**Problem details:** Set down again exactly the lines of the listing below that fall between the line holding "Devoluções e reembolso (380, 2100)" and the line holding "Legal (367, 910)", inclusive.

**Records for this task:**
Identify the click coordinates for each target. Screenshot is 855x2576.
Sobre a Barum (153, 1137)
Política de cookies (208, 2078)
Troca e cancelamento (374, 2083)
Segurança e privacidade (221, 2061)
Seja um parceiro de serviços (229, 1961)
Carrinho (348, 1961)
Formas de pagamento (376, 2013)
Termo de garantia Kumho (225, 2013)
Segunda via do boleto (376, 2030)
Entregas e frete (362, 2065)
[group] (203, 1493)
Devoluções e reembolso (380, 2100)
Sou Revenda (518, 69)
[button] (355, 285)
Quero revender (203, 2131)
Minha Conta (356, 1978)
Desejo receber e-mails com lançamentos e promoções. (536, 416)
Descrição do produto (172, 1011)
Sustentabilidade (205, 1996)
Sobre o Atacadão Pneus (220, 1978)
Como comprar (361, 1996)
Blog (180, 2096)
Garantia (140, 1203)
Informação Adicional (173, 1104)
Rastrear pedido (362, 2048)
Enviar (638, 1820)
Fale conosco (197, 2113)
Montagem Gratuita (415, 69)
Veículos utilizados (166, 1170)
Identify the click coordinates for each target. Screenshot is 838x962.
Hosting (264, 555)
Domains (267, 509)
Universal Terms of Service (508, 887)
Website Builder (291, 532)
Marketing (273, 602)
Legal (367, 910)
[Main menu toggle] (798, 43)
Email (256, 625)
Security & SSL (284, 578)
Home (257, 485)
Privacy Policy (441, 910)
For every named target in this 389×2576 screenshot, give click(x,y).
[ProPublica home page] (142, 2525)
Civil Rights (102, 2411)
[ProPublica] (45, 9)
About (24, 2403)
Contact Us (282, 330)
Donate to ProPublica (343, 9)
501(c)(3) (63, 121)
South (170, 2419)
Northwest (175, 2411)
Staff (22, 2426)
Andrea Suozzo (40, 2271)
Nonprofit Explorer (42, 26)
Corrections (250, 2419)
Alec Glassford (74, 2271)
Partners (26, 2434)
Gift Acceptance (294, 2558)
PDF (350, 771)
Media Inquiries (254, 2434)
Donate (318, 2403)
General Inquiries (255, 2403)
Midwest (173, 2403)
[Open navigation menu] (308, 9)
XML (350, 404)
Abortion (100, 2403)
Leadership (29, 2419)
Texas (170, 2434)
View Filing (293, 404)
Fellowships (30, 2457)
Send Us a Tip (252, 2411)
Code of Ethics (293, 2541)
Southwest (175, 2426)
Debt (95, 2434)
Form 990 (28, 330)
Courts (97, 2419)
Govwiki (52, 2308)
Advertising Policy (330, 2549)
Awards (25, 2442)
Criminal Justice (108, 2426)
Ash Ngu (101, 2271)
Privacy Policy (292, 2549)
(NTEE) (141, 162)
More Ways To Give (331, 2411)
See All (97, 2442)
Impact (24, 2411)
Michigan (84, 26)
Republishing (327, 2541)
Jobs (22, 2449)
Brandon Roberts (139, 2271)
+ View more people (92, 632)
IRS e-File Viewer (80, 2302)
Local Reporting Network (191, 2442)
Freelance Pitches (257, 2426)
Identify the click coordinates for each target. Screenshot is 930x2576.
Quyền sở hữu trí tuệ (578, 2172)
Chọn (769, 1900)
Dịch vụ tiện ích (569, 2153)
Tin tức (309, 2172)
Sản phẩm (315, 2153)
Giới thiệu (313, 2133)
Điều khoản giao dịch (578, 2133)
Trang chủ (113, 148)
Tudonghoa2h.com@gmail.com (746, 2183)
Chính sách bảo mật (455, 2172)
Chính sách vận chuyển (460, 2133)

**Written response:**
Devoluções e reembolso (380, 2100)
Sou Revenda (518, 69)
[button] (355, 285)
Quero revender (203, 2131)
Minha Conta (356, 1978)
Desejo receber e-mails com lançamentos e promoções. (536, 416)
Descrição do produto (172, 1011)
Sustentabilidade (205, 1996)
Sobre o Atacadão Pneus (220, 1978)
Como comprar (361, 1996)
Blog (180, 2096)
Garantia (140, 1203)
Informação Adicional (173, 1104)
Rastrear pedido (362, 2048)
Enviar (638, 1820)
Fale conosco (197, 2113)
Montagem Gratuita (415, 69)
Veículos utilizados (166, 1170)
Identify the click coordinates for each target. Screenshot is 838x962.
Hosting (264, 555)
Domains (267, 509)
Universal Terms of Service (508, 887)
Website Builder (291, 532)
Marketing (273, 602)
Legal (367, 910)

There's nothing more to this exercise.